Problem to solve :: The entries are to be returned exactly, with images left out.

-- Available data follows --

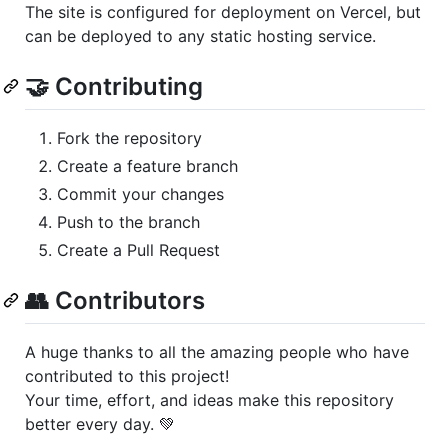
The site is configured for deployment on Vercel, but
can be deployed to any static hosting service.
🤝 Contributing
Fork the repository
Create a feature branch
Commit your changes
Push to the branch
Create a Pull Request
👥 Contributors
A huge thanks to all the amazing people who have
contributed to this project!
Your time, effort, and ideas make this repository
better every day. 💚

-- Available data concluded --

Result ::
The site is configured for deployment on Vercel, but
can be deployed to any static hosting service.
🤝 Contributing
Fork the repository
Create a feature branch
Commit your changes
Push to the branch
Create a Pull Request
👥 Contributors
A huge thanks to all the amazing people who have
contributed to this project!
Your time, effort, and ideas make this repository
better every day. 💚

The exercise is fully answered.